# Capstone: Epidemic propagation

## Objectives
Can you run a simple spatial-temporal clustering of recent historic epidemics, and can this give you the next epidemics?

Can you pull in some main socio-economic features of the centroids of these clusters and run PCA to see the commonalities across these.
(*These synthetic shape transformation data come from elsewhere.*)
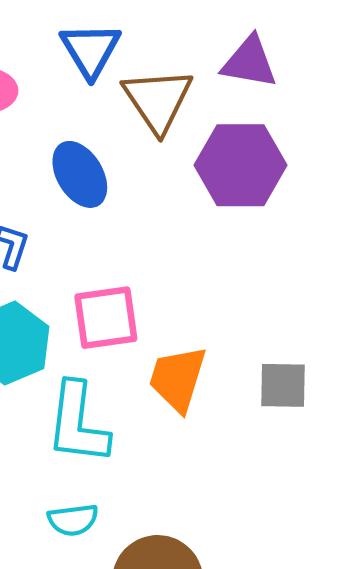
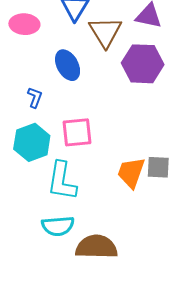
orange trapezoid: (178, 379) -> (131, 173), moved
cyan semicircle: (73, 520) -> (58, 226), size x1.4

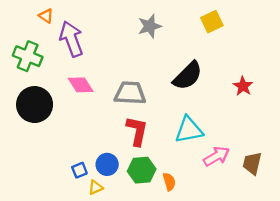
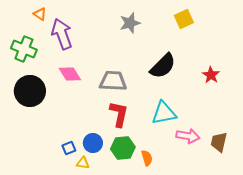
pink arrow: (216, 156) -> (188, 136), turned 40
yellow triangle: (96, 187) -> (83, 163), turned 32

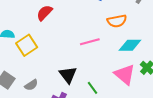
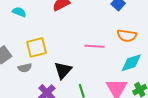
yellow square: (27, 45) -> (36, 47), moved
cyan diamond: (130, 45) -> (131, 63), turned -35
What do we predict through this?

Can you include propagation of epidemics and see how they spread?

Therefore... 
Is the Coronavirus predictable?
Where's the next one, and how will that spread?
    
## Data required:
1. List of all recent epidemics (with location and year), including: SARS, Coronavirus, MERS, Ebola, Zika, Bird Flu
2. Socio-economic data for each virus: Long / Lat, Population, Development index, cleanliness etc.?
3. Epidemic propagation: airport traffic at each infected city, volume of travel between cities affected

In [1]:
import pandas as pd
import glob
import os
pd.set_option('display.max_rows',100, 'display.max_columns',100, 'display.max_colwidth',1000)

In [None]:
# Epidemics list:

epidemics_list = pd.read_csv('epidemics_list.csv')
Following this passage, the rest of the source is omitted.